The Care Act guidance on suspending its operation are published. It must be a last resort, and be carefully considered. People fought long and hard for self direction and control, prevention justice and equality. Our colleagues at @TLAP1 should help us monitor the impact @1adass
— James Bullion (@JamesBullion) April 1, 2020
The guidance makes clear that the Coronavirus Act does not affect the duties on councils under the Care Act to promote individual wellbeing, to provide preventive services and information and advice and to make safeguarding enquiries where a person with care and support needs is at risk of abuse or neglect and unable to protect themselves.
It also says that councils should apply the ethical framework for adult social care, published last month, in the way they make decisions during the pandemic, including around use of the easements. Like the new guidance, councils must have regard to the framework by law, and there is provision within the Coronavirus Act for the government to direct compliance with both.
Among the points made in the framework are that organisations should:
- strive to support people to get what they are entitled to, subject to available resources, ensuring that there is a fair judgement and clear justification for any decisions made on prioritisation;
- be transparent and have a clear justification when it is decided to treat a person or group in a different manner than others, that which shows why it is fair to do so;
- provide people with as much opportunity as possible to challenge decisions that affect them in the time that is available;
- provide an environment in which staff can work safely, effectively and collaboratively, which protects their health and wellbeing as the outbreak develops;
- provide appropriate guidance and support to staff who may be asked to work outside of their normal area of expertise or be unable to carry out some of their daily activities;
- have locally-agreed processes in place to handle ethical challenges during and in the aftermath of the outbreak.
What the Care Act changes mean for practice
- Needs assessments: councils will not have to carry out assessments of people’s care and support needs (or support needs, in the case of), on the appearance of need, as required by sections 9 (for adults), 10 (for adult carers), 58-59 (young people), 60-61 (carers of young people) and 63-64 (young carers). However, the guidance says they will still be expected to respond as soon as possible (within a timeframe that would not jeopardise an individual’s human rights) to requests for care and support, and should continue to carry out assessments through the emergency period, though without being under a duty to do so. Authorities should also consider alternatives to face-to-face assessments by council practitioners, including supported self-assessments by people or carers, telephone assessments or those carried out by external organisations or professionals.
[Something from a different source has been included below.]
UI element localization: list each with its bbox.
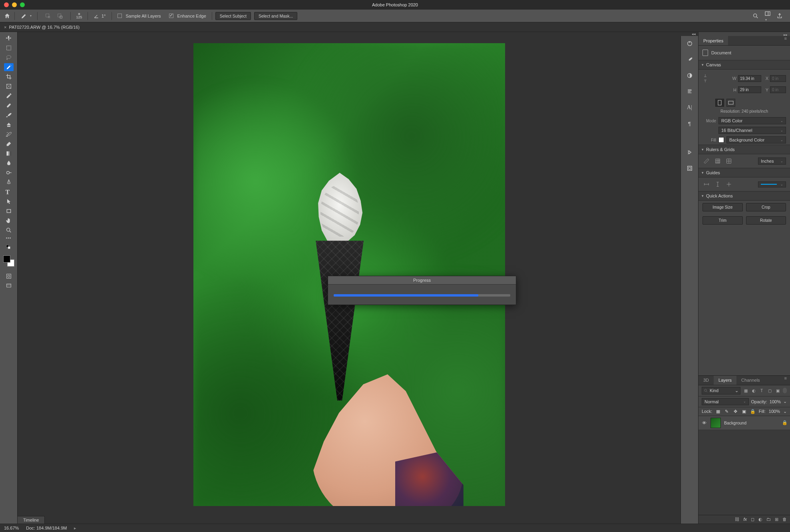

- Financial assessments: councils will not have to carry out financial assessments under section 17 of the Care Act. But they will be able to charge people retrospectively for the care and support they receive during this period, subject to giving reasonable information in advance about this, and a later financial assessment.
- Care planning and review: authorities will also not have to prepare or review care and support plans/support plans under sections 24, 25 and 27 of the act. However, councils should gather and provide sufficient information to potential providers to allow them to make an informed decision as to whether they can meet people’s needs and comply with their own legal obligations, and enable them to draw up their own care plans.
- Meeting needs: councils’ duty to meet unmet eligible needs under section 18 of the Care Act has been scaled that such as it only applies when the authority in question considers it necessary to avoid a breach of the person’s rights under the European Convention on Human Rights. The guidance says that councils will still be expected to take all reasonable steps to continue to meet needs.